## [TASK PROMPT]
Which lines of the entries contain the string "Canal"? Copy each of them.
[Opening AVAILABLE DATA section]
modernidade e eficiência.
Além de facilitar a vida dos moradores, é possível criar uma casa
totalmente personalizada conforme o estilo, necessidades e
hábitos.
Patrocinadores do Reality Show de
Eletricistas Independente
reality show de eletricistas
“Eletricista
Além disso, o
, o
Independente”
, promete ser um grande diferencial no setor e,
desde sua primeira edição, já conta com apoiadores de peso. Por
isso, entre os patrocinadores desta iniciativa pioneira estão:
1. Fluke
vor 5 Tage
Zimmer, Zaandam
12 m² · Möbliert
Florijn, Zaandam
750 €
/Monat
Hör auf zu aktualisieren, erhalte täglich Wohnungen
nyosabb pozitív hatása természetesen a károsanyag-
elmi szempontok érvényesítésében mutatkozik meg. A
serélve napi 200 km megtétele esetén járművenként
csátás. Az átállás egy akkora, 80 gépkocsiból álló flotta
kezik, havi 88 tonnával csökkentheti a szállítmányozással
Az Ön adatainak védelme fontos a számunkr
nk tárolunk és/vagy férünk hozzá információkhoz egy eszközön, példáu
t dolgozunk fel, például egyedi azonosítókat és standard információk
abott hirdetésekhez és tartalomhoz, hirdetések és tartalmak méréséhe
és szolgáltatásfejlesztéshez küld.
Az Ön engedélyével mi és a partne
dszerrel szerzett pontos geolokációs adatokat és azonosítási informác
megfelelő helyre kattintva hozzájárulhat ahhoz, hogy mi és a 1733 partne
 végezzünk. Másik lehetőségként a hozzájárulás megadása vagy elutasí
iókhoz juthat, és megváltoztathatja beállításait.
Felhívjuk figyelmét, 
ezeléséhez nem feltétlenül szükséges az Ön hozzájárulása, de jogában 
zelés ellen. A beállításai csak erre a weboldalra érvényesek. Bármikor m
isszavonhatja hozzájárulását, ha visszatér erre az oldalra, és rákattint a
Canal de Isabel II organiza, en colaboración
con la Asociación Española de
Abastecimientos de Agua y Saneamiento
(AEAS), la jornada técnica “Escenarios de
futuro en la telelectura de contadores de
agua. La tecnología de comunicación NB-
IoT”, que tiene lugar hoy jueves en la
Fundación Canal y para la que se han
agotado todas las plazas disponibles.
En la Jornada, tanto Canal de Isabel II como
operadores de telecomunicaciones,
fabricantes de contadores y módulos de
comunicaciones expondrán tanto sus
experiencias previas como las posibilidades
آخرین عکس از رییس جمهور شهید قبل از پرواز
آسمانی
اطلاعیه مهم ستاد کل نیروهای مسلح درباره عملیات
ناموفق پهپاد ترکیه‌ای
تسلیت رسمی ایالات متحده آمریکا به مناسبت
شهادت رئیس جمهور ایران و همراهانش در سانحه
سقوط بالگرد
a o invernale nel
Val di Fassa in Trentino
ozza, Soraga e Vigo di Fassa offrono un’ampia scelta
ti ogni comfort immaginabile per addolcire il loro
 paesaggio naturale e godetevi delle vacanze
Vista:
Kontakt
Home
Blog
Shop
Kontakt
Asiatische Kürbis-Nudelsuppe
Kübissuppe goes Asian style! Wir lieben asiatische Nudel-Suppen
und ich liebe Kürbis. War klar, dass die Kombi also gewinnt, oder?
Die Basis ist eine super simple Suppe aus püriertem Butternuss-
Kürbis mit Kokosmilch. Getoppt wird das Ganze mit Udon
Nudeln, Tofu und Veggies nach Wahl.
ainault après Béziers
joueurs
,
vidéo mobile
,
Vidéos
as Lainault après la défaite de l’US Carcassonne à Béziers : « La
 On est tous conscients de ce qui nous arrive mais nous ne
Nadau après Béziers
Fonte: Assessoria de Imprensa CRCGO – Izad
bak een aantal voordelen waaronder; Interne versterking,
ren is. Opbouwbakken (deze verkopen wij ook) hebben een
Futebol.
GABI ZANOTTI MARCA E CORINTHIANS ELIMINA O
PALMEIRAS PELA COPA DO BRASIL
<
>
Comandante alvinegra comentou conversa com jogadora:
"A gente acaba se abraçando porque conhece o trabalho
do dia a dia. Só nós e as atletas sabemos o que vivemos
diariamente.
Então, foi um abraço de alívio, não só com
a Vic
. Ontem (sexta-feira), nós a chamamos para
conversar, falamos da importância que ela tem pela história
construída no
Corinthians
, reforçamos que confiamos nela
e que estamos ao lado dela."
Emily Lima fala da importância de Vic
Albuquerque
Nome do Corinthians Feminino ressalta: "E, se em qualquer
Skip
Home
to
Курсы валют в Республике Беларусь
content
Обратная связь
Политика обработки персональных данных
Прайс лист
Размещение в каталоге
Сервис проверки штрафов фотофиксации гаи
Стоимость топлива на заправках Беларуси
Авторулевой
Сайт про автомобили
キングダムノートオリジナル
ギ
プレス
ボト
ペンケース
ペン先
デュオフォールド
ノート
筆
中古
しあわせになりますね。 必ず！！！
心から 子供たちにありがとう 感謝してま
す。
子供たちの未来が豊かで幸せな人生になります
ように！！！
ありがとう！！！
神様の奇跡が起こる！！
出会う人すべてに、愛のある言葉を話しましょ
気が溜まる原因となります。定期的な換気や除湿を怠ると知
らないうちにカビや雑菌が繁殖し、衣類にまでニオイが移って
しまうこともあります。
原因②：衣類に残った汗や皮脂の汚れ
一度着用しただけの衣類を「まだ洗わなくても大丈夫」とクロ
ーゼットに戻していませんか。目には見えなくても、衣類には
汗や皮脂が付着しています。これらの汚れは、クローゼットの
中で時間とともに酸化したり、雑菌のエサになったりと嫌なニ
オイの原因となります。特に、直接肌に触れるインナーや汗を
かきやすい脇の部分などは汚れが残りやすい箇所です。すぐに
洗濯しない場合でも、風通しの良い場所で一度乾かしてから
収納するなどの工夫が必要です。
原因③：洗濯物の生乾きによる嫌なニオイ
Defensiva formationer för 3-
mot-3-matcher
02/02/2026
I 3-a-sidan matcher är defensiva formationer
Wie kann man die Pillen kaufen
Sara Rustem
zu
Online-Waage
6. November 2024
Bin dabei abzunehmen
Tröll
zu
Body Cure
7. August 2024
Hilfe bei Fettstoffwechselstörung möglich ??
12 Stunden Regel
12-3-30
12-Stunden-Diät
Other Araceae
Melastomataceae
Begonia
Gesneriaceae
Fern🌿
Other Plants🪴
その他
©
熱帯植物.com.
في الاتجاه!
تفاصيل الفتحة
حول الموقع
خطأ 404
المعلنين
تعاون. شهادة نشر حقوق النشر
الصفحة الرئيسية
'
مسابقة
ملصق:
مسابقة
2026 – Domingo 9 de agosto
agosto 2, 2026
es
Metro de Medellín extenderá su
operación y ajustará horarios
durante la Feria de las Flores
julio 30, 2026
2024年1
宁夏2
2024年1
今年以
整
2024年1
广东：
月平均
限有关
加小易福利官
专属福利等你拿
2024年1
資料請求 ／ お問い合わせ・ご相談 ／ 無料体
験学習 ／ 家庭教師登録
[Closing AVAILABLE DATA section]
## [RESPONSE TO THE TASK]
Canal de Isabel II organiza, en colaboración
Fundación Canal y para la que se han
En la Jornada, tanto Canal de Isabel II como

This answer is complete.